• Task goal
Return the data below in full, exactly as it stands.
==============================
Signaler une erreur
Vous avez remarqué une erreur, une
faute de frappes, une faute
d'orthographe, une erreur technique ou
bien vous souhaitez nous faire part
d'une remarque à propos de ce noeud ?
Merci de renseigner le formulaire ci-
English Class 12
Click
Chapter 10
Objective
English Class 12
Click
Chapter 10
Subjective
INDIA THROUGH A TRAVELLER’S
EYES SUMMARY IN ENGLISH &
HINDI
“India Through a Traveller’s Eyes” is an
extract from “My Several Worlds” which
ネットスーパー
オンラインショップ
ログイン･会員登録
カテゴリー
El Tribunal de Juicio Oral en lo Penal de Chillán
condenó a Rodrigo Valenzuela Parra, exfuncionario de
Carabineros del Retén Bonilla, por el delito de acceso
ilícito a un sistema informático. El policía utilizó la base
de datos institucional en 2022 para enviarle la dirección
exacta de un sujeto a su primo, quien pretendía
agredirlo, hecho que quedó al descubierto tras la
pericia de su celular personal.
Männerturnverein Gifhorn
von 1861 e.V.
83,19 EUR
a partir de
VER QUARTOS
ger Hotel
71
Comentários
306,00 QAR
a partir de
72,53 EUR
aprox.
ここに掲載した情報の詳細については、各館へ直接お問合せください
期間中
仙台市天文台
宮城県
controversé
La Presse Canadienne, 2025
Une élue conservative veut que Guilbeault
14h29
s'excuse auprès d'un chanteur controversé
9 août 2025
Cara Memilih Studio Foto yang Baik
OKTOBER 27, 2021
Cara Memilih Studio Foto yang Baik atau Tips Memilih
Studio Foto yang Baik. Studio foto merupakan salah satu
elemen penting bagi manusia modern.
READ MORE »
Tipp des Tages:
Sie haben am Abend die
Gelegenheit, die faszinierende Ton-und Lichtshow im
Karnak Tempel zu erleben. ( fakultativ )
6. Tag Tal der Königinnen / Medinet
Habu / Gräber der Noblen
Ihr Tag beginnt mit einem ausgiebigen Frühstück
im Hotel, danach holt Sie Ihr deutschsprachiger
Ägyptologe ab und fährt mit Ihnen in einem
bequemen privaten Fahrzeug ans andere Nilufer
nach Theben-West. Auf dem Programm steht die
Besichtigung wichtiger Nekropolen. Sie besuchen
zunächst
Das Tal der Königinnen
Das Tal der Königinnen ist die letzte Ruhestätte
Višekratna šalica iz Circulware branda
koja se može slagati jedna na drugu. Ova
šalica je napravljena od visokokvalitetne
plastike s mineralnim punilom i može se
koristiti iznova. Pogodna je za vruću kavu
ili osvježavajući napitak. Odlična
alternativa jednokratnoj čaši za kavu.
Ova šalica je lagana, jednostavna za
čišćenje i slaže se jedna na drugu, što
==============================
• Final answer
Signaler une erreur
Vous avez remarqué une erreur, une
faute de frappes, une faute
d'orthographe, une erreur technique ou
bien vous souhaitez nous faire part
d'une remarque à propos de ce noeud ?
Merci de renseigner le formulaire ci-
English Class 12
Click
Chapter 10
Objective
English Class 12
Click
Chapter 10
Subjective
INDIA THROUGH A TRAVELLER’S
EYES SUMMARY IN ENGLISH &
HINDI
“India Through a Traveller’s Eyes” is an
extract from “My Several Worlds” which
ネットスーパー
オンラインショップ
ログイン･会員登録
カテゴリー
El Tribunal de Juicio Oral en lo Penal de Chillán
condenó a Rodrigo Valenzuela Parra, exfuncionario de
Carabineros del Retén Bonilla, por el delito de acceso
ilícito a un sistema informático. El policía utilizó la base
de datos institucional en 2022 para enviarle la dirección
exacta de un sujeto a su primo, quien pretendía
agredirlo, hecho que quedó al descubierto tras la
pericia de su celular personal.
Männerturnverein Gifhorn
von 1861 e.V.
83,19 EUR
a partir de
VER QUARTOS
ger Hotel
71
Comentários
306,00 QAR
a partir de
72,53 EUR
aprox.
ここに掲載した情報の詳細については、各館へ直接お問合せください
期間中
仙台市天文台
宮城県
controversé
La Presse Canadienne, 2025
Une élue conservative veut que Guilbeault
14h29
s'excuse auprès d'un chanteur controversé
9 août 2025
Cara Memilih Studio Foto yang Baik
OKTOBER 27, 2021
Cara Memilih Studio Foto yang Baik atau Tips Memilih
Studio Foto yang Baik. Studio foto merupakan salah satu
elemen penting bagi manusia modern.
READ MORE »
Tipp des Tages:
Sie haben am Abend die
Gelegenheit, die faszinierende Ton-und Lichtshow im
Karnak Tempel zu erleben. ( fakultativ )
6. Tag Tal der Königinnen / Medinet
Habu / Gräber der Noblen
Ihr Tag beginnt mit einem ausgiebigen Frühstück
im Hotel, danach holt Sie Ihr deutschsprachiger
Ägyptologe ab und fährt mit Ihnen in einem
bequemen privaten Fahrzeug ans andere Nilufer
nach Theben-West. Auf dem Programm steht die
Besichtigung wichtiger Nekropolen. Sie besuchen
zunächst
Das Tal der Königinnen
Das Tal der Königinnen ist die letzte Ruhestätte
Višekratna šalica iz Circulware branda
koja se može slagati jedna na drugu. Ova
šalica je napravljena od visokokvalitetne
plastike s mineralnim punilom i može se
koristiti iznova. Pogodna je za vruću kavu
ili osvježavajući napitak. Odlična
alternativa jednokratnoj čaši za kavu.
Ova šalica je lagana, jednostavna za
čišćenje i slaže se jedna na drugu, što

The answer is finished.